Exercise aim: Transcribe the records in full; omit images.

Extracted data:
■ ■ ■

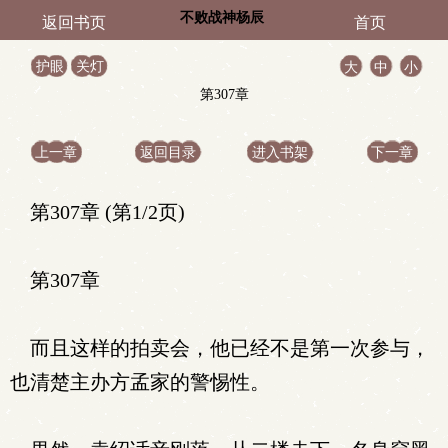
不败战神杨辰
返回书页
首页
护眼
关灯
大
中
小
第307章
上一章
返回目录
进入书架
下一章
第307章 (第1/2页)
第307章
而且这样的拍卖会，他已经不是第一次参与，
也清楚主办方孟家的警惕性。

■ ■ ■

Answer section:
不败战神杨辰
返回书页
首页
护眼
关灯
大
中
小
第307章
上一章
返回目录
进入书架
下一章
第307章 (第1/2页)
第307章
而且这样的拍卖会，他已经不是第一次参与，
也清楚主办方孟家的警惕性。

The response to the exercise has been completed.